Kundera is just as likely to be inspired by philosophers and composers as he is other writers, and often thinks about his novels in musical terms. In an interview with the Paris Review, he said, "I first thought of The Unbearable Lightness of Being in a musical way. I knew that the last part had to be pianissimo and lento: it focuses on a rather short, uneventful period, in a single location, and the tone is quiet. I also knew that this part had to be preceded by a prestissimo: that is the part entitled 'The Grand March.'"
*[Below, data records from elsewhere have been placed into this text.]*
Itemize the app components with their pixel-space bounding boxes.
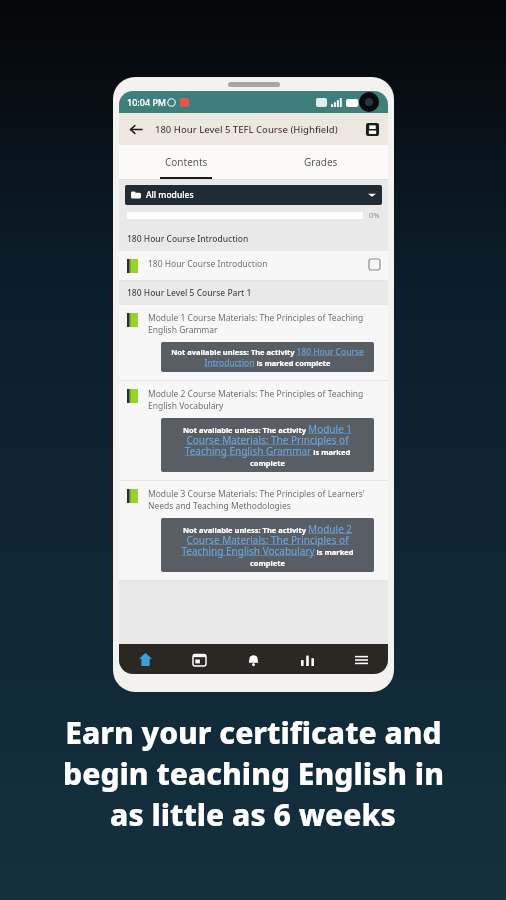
staticText: Module 2 Course Materials: The Principle… [148,388,380,412]
button[interactable]: Calendar [172,644,226,674]
staticText: All modules [146,189,194,201]
staticText: Module 1 Course Materials: The Principle… [148,312,380,336]
staticText: Earn your certificate and [65,712,442,753]
button[interactable]: Back [119,113,151,145]
staticText: as little as 6 weeks [110,794,396,835]
staticText: begin teaching English in [63,753,444,794]
button[interactable]: Module 1 Course Materials: The Principle… [119,305,388,381]
button[interactable]: Menu [334,644,388,674]
staticText: Not available unless: The activity 180 H… [168,346,367,368]
staticText: 180 Hour Course Introduction [148,258,369,270]
button[interactable]: Grades [280,644,334,674]
staticText: 180 Hour Level 5 TEFL Course (Highfield) [155,123,356,136]
staticText: 180 Hour Course Introduction [127,233,249,245]
staticText: Not available unless: The activity Modul… [168,522,367,568]
staticText: Contents [165,155,208,169]
staticText: Not available unless: The activity Modul… [168,422,367,468]
staticText: Grades [304,155,338,169]
button[interactable]: Module 3 Course Materials: The Principle… [119,481,388,581]
staticText: Module 3 Course Materials: The Principle… [148,488,380,512]
button[interactable]: Grades [253,145,388,179]
button[interactable]: Notes [356,113,388,145]
button[interactable]: All modules [125,185,382,205]
button[interactable]: Home [119,644,172,674]
button[interactable]: 180 Hour Course Introduction [119,251,388,281]
staticText: 10:04 PM [127,96,167,108]
button[interactable]: Notifications [226,644,280,674]
button[interactable]: Module 2 Course Materials: The Principle… [119,381,388,481]
staticText: 180 Hour Level 5 Course Part 1 [127,287,252,299]
button[interactable]: Contents [119,145,253,179]
staticText: 0% [369,210,380,220]
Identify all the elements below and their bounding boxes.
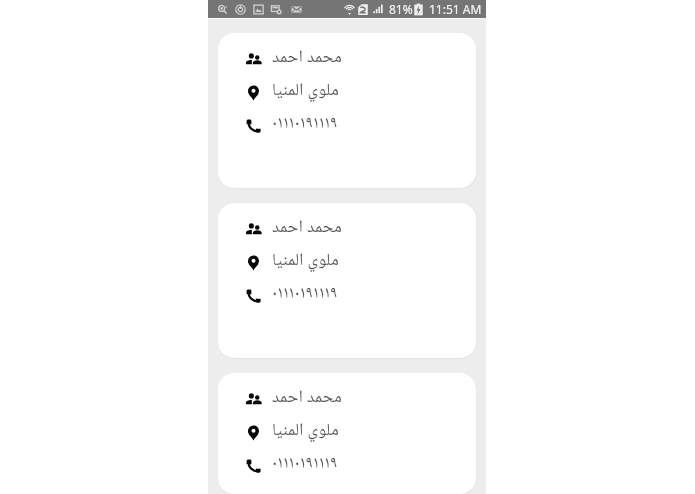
staticText: 11:51 AM (429, 1, 482, 17)
other: Contact name (245, 52, 263, 70)
other: Address (245, 425, 263, 443)
other: Address (245, 255, 263, 273)
other: Phone number (245, 458, 263, 476)
button[interactable]: Contact name (218, 203, 476, 358)
staticText: محمد احمد (272, 46, 343, 69)
staticText: ملوي المنيا (272, 419, 339, 442)
staticText: 81% (389, 1, 413, 17)
other: Phone number (245, 288, 263, 306)
button[interactable]: Contact name (218, 373, 476, 494)
other: Phone number (245, 118, 263, 136)
button[interactable]: Contact name (218, 33, 476, 188)
other: Contact name (245, 392, 263, 410)
staticText: ٠١١١٠١٩١١١٩ (272, 282, 338, 305)
other: Contact name (245, 222, 263, 240)
staticText: ٠١١١٠١٩١١١٩ (272, 112, 338, 135)
staticText: محمد احمد (272, 216, 343, 239)
staticText: ملوي المنيا (272, 79, 339, 102)
staticText: ملوي المنيا (272, 249, 339, 272)
staticText: ٠١١١٠١٩١١١٩ (272, 452, 338, 475)
other: Address (245, 85, 263, 103)
staticText: محمد احمد (272, 386, 343, 409)
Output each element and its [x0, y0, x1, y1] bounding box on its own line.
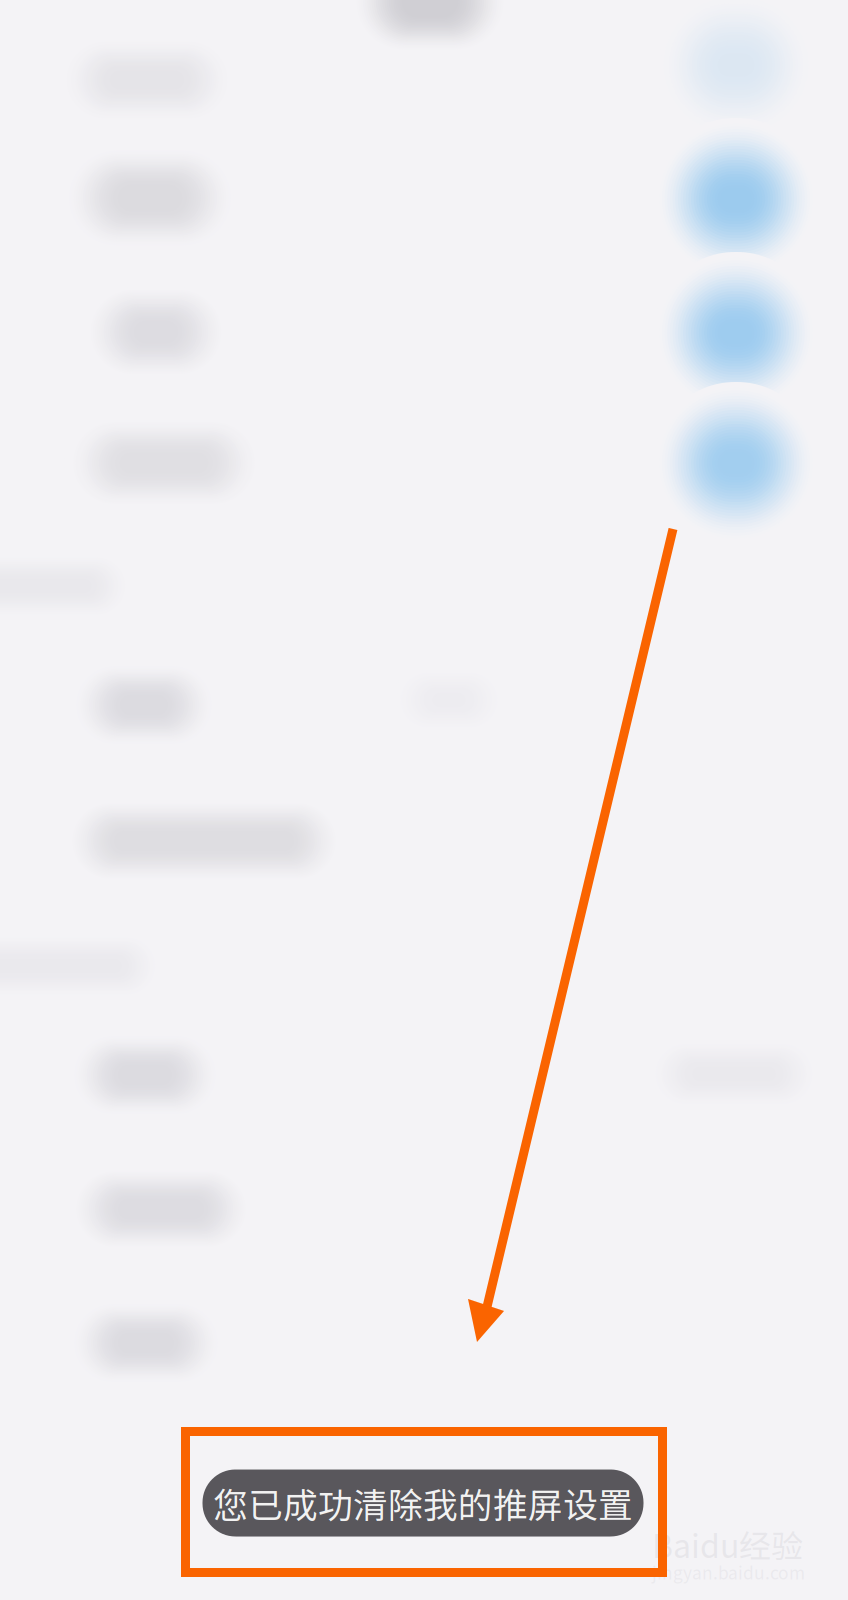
staticText: Baidu经验	[652, 1521, 803, 1567]
staticText: jingyan.baidu.com	[652, 1560, 805, 1585]
staticText: 您已成功清除我的推屏设置	[213, 1478, 633, 1528]
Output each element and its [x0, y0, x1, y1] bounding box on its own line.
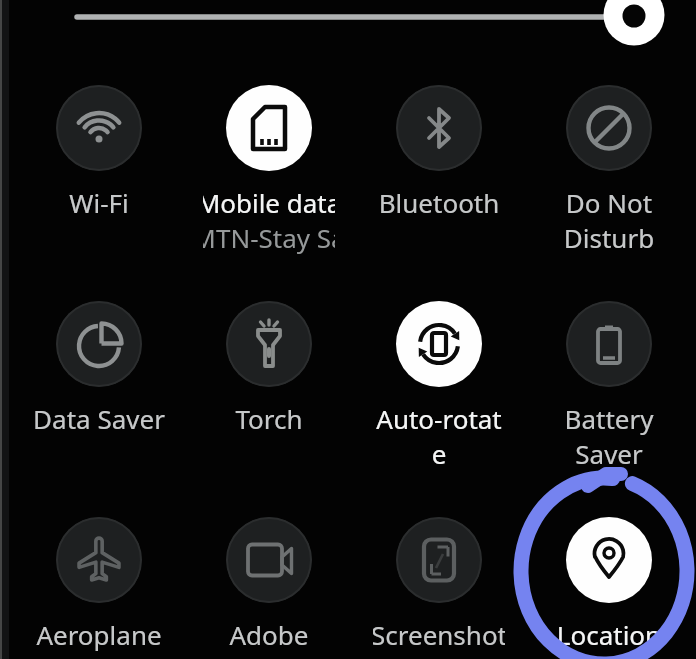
staticText: Torch — [203, 401, 335, 436]
button[interactable]: Screenshot — [354, 517, 524, 659]
staticText: Auto-rotat — [373, 401, 505, 436]
staticText: e — [373, 436, 505, 471]
staticText: Battery — [543, 401, 675, 436]
staticText: Do Not — [543, 185, 675, 220]
staticText: Disturb — [543, 220, 675, 255]
button[interactable]: Data Saver — [14, 301, 184, 659]
staticText: Adobe — [203, 617, 335, 652]
staticText: Wi-Fi — [33, 185, 165, 220]
button[interactable]: Torch — [184, 301, 354, 659]
staticText: Location — [543, 617, 675, 652]
button[interactable]: Aeroplane — [14, 517, 184, 659]
staticText: Bluetooth — [373, 185, 505, 220]
button[interactable]: Bluetooth — [354, 85, 524, 659]
staticText: Mobile data — [203, 185, 335, 220]
button[interactable]: Adobe — [184, 517, 354, 659]
staticText: MTN-Stay Sa — [203, 220, 335, 255]
button[interactable]: Wi-Fi — [14, 85, 184, 659]
staticText: Screenshot — [373, 617, 505, 652]
button[interactable] — [0, 0, 696, 46]
button[interactable]: Mobile data — [184, 85, 354, 659]
button[interactable]: Do Not — [524, 85, 694, 659]
staticText: Aeroplane — [33, 617, 165, 652]
staticText: Data Saver — [33, 401, 165, 436]
staticText: Saver — [543, 436, 675, 471]
button[interactable]: Battery — [524, 301, 694, 659]
button[interactable]: Location — [524, 517, 694, 659]
button[interactable]: Auto-rotat — [354, 301, 524, 659]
And of course today is April Fools' Day, a day for good-natured pranks, hoaxes, and general silliness. The earliest recorded association between April 1st and foolishness is in Chaucer's The Canterbury Tales in 1392, although this may be a result of misinterpretation rather than Chaucer's intention: in "The Nuns' Priest's Tale," there is a line "Since March began thirty days and two ..." which is probably a reference to the May 2nd betrothal of King Richard II to Anne of Bohemia, and not "March 32nd" as readers interpreted it. In any case, the story features Chanticleer, a vain rooster, being tricked by a fox, and some believe that's how the date became associated with harmless trickery.
Many cultures have lighthearted celebrations around this time of year, and, in the Northern Hemisphere, it may be related to the spring equinox. One explanation for the April Fools' holiday seemed plausible, until it was revealed as a hoax itself — Joseph Boskin, a professor of history at Boston University, said the practice dated back to the reign of Emperor Constantine, who was challenged by his jesters that a fool could run the empire as well as he did. Constantine appointed Kugel the jester "king for a day," and one of Kugel's acts was to decree an annual day of merriment. The Associated Press ran with the story, and didn't realize Boskin had made the whole thing up until a couple of weeks later.
One April Fools' Day announcement that was not a hoax was in 2004, when Google announced its new Gmail service. People couldn't be blamed for thinking it was a prank, given Google's propensity for April Fools' leg-pulling, and the announced 1-gigabyte online storage for e-mail was far larger than anything any other company had offered.